Derry Wijaya, who grew up in Malang, Indonesia, and is now an assistant professor at Boston University, joined Callison-Burch’s group as a postdoc in 2016. “My Ph.D. advisor gave me a list of people who were doing out-of-the-box research that is fun, exciting and at the same time has big impact for natural language processing,” says Wijaya. “Chris was first on that list. He taught me how to navigate my first academic career negotiation and placement.” She appreciates how Callison-Burch helped her develop skills in advising students and writing grants, and how he guided her and other early-career faculty as they submitted a grant that helped them develop visibility with a key funder, the Defense Advanced Research Project Agency (DARPA).

“Chris also helped me to adjust my communication style. I grew up in Javanese culture, which has a concept of self-restraint,” says Wijaya. “I’m now more direct in discussions about research, especially in giving others feedback. This helps me have more confidence, which is good.”


Mindful of how his own undergraduate experiences launched his career, Callison-Burch encourages undergraduates to contribute to his research group. “Being open to anyone who wants to try out research has paid dividends that are wildly beyond my expectations,” says Callison-Burch.
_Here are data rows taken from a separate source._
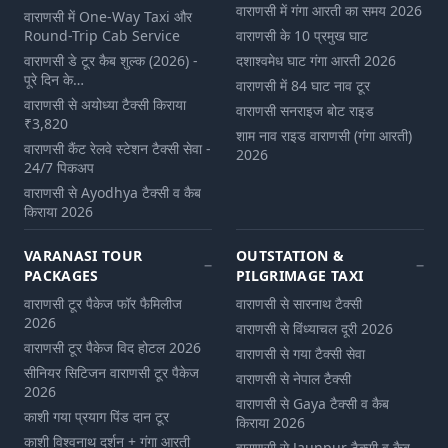
वाराणसी में गंगा आरती का समय 2026
वाराणसी में One-Way Taxi और
Round-Trip Cab Service
वाराणसी के 10 प्रमुख घाट
वाराणसी डे टूर कैब शुल्‍क (2026) -
दशाश्वमेध घाट गंगा आरती 2026
पूरे दिन के…
वाराणसी में 84 घाट नाव टूर
वाराणसी से अयोध्या टैक्सी किराया
वाराणसी सनराइज बोट राइड
₹3,820
शाम नाव राइड वाराणसी (गंगा आरती)
वाराणसी कैंट रेलवे स्टेशन टैक्सी सेवा -
2026
24/7 पिकअप
वाराणसी से Ayodhya टैक्सी व कैब
किराया 2026
VARANASI TOUR
OUTSTATION &
PACKAGES
PILGRIMAGE TAXI
वाराणसी टूर पैकेज फॉर फैमिलीज
वाराणसी से सारनाथ टैक्सी
2026
वाराणसी से विंध्याचल दूरी 2026
वाराणसी टूर पैकेज विद होटल 2026
वाराणसी से गया टैक्सी सेवा
सीनियर सिटिजन वाराणसी टूर पैकेज
वाराणसी से नेपाल टैक्सी
2026
वाराणसी से Gaya टैक्सी व कैब
काशी गया प्रयाग पिंड दान टूर
किराया 2026
काशी विश्वनाथ दर्शन + गंगा आरती
वाराणसी से Jaunpur टैक्सी व कैब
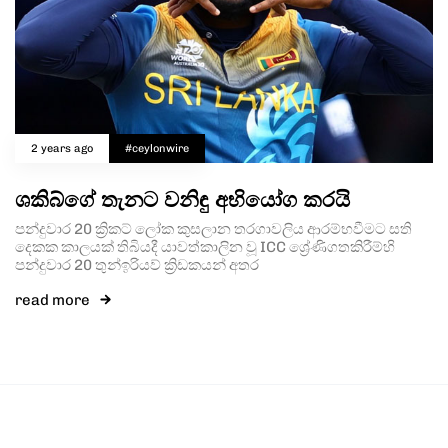
2 years ago
#ceylonwire
ශකිබ්ගේ තැනට වනිඳු අභියෝග කරයි
පන්දුවාර 20 ක්‍රිකට් ලෝක කුසලාන තරගාවලිය ආරම්භවීමට සති
දෙකක කාලයක් තිබියදී යාවත්කාලින වූ ICC ශ්‍රේණිගතකිරීම්හි
පන්දුවාර 20 තුන්ඉරියව් ක්‍රිඩකයන් අතර
read more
In 2017–2018, 40 undergraduates worked in his lab alongside eight graduate students and two postdocs. This fall he began teaching an AI course to a cohort of 100 students; 250 students were wait-listed, and he plans to expand the enrollment cap in the future.

Broader concerns inform his research as well. To address the risk that low-wage workers associated with Amazon Mechanical Turk might experience “digital sweatshop” conditions, Callison-Burch developed a Chrome plugin extension called Crowd Workers to help participants find higher-paying work. His group has a pending grant to explore ways to help people living in rural U.S. communities to develop skills to earn a living wage via Amazon Mechanical Turk.

Amid these broad goals Callison-Burch retains a humble perspective, ruefully admitting, “I’m embarrassingly monolingual for someone who works on translation. The machine has me beat; it’s much more capable of learning languages than I am.”